**Exercise details**
Copy the result of filtering the entries below for lines that include the string "декабря".
━━━ Dataset extract ━━━
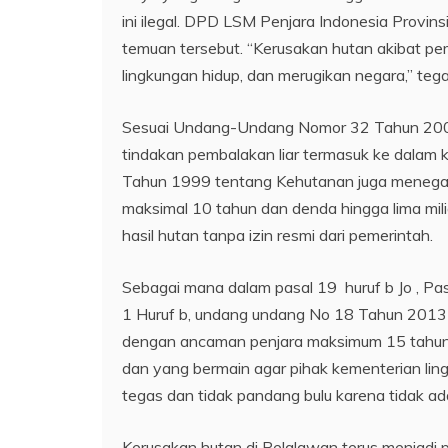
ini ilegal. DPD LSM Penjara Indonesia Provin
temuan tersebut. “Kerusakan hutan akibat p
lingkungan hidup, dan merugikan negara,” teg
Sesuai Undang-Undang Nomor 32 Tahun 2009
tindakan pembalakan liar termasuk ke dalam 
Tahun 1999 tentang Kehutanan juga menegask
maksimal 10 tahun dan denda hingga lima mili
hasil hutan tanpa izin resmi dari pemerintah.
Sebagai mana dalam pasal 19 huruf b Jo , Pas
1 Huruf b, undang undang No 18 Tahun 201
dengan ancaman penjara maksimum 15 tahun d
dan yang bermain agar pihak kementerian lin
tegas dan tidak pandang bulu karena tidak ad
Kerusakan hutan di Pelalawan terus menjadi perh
━━━
━━━ Dataset extract ━━━
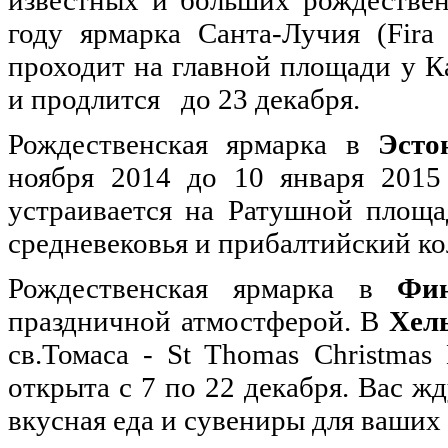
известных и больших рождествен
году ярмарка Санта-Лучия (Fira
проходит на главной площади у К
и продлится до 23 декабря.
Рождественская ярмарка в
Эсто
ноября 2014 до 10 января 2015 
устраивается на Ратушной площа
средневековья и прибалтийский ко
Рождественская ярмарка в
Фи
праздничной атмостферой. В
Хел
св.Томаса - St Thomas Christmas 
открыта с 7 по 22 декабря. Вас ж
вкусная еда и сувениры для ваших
━━━
**Result of this task**
и продлится до 23 декабря.
открыта с 7 по 22 декабря. Вас ж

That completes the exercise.